*** Data shown Section Begins ***

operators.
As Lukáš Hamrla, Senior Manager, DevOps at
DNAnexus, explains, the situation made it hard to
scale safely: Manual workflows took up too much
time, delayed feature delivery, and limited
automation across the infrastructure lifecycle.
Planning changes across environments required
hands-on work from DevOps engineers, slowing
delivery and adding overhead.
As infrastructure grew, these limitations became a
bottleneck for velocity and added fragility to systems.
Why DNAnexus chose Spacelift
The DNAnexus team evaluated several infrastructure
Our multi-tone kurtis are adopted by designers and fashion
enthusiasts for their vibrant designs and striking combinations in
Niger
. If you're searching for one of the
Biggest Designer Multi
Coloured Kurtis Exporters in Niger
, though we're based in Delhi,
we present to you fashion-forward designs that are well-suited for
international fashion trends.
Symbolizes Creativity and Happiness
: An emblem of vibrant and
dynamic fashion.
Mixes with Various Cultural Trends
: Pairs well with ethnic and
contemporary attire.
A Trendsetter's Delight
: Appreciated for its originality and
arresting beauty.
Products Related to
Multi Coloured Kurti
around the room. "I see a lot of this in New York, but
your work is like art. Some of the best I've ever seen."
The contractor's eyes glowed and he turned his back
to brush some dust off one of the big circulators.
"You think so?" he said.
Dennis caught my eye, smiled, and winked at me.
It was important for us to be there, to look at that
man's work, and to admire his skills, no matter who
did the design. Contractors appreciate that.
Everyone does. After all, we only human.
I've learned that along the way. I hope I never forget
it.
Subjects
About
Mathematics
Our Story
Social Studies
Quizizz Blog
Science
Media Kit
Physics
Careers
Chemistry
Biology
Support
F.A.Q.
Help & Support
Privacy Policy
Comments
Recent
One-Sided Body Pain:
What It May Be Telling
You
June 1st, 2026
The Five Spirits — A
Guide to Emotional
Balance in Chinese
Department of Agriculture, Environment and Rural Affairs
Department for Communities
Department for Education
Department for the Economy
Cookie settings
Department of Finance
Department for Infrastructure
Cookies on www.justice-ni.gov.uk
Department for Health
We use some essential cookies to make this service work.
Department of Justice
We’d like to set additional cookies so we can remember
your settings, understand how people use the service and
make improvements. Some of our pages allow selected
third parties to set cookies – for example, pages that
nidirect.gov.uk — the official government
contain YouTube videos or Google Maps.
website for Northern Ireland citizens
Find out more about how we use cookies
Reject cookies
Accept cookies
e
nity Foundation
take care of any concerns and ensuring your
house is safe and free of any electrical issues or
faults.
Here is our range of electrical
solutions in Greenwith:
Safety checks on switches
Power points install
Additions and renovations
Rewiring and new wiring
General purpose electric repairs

*** Data shown Section Ends ***
*** Data shown Section Begins ***

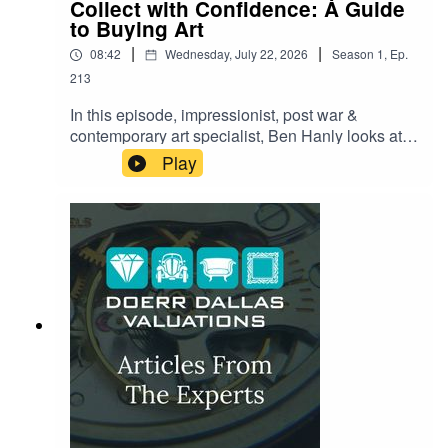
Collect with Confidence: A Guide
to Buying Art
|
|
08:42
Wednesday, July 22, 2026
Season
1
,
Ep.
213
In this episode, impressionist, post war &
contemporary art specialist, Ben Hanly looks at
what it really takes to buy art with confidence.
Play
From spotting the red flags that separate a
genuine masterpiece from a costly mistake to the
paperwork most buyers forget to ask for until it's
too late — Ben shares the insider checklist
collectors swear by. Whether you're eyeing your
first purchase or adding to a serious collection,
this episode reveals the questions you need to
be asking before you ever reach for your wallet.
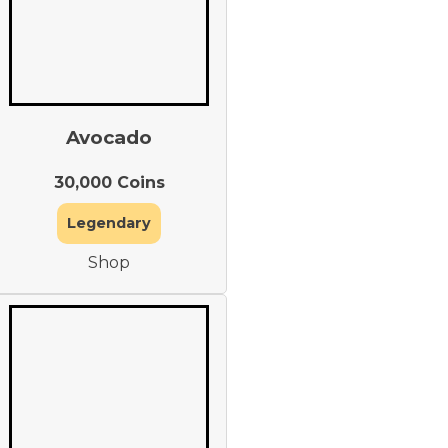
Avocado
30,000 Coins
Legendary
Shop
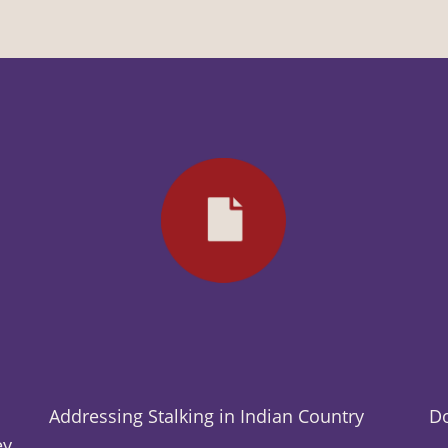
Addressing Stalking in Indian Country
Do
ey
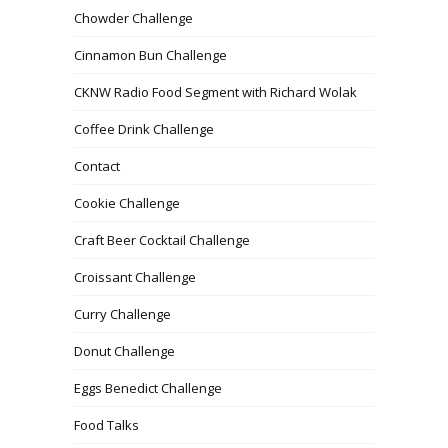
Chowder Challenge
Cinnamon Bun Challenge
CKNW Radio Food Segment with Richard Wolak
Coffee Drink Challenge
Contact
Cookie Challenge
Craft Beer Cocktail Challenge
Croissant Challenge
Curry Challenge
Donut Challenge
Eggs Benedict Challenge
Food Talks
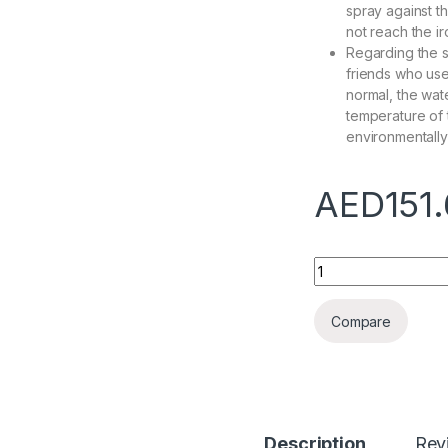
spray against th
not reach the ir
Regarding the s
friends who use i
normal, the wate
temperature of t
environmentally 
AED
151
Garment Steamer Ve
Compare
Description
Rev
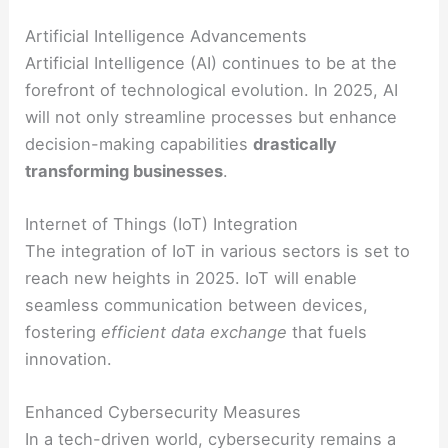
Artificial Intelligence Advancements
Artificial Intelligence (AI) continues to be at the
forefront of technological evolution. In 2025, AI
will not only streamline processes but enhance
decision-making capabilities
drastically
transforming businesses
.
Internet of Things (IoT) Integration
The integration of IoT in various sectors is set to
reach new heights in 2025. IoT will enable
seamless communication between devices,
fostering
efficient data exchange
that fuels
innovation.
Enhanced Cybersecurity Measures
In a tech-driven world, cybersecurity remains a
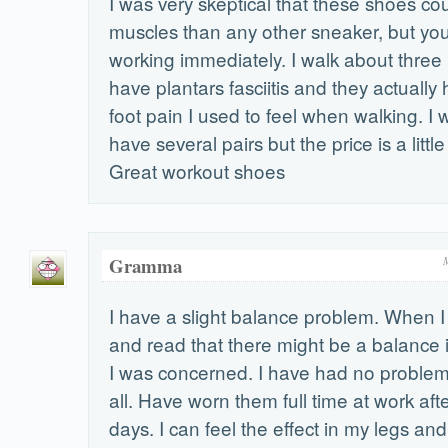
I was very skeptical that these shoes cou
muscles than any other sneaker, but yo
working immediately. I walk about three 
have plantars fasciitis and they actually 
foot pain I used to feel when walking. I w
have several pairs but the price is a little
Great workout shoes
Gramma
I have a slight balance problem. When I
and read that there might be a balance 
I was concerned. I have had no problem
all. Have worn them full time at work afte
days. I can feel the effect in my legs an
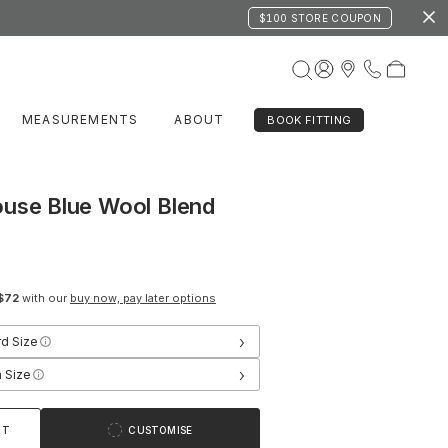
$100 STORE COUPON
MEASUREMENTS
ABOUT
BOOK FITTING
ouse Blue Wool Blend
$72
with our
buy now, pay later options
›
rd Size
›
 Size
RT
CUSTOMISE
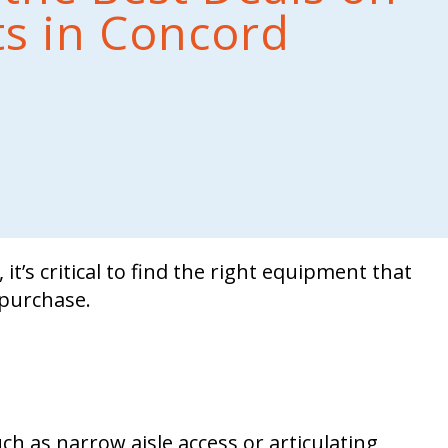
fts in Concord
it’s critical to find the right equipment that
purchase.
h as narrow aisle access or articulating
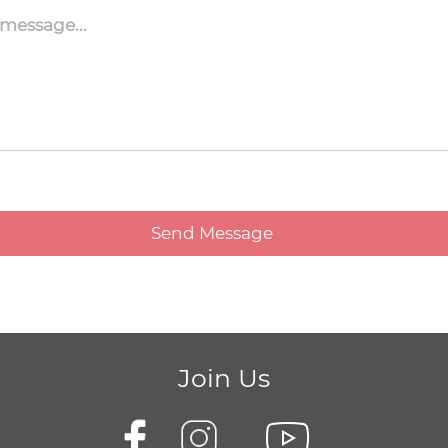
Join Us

*** Data shown Section Ends ***

- [Task goal]: Once the line with "Curry Challenge" is found in the data above, reproduce it and each line after it exactly, through the line with "will not only". Omit the pictures.

- [Answer box]:
Curry Challenge
Donut Challenge
Eggs Benedict Challenge
Food Talks
spray against th
not reach the ir
Regarding the s
friends who use i
normal, the wate
temperature of t
environmentally 
AED
151
Garment Steamer Ve
Compare
Description
Rev
Artificial Intelligence Advancements
Artificial Intelligence (AI) continues to be at the
forefront of technological evolution. In 2025, AI
will not only streamline processes but enhance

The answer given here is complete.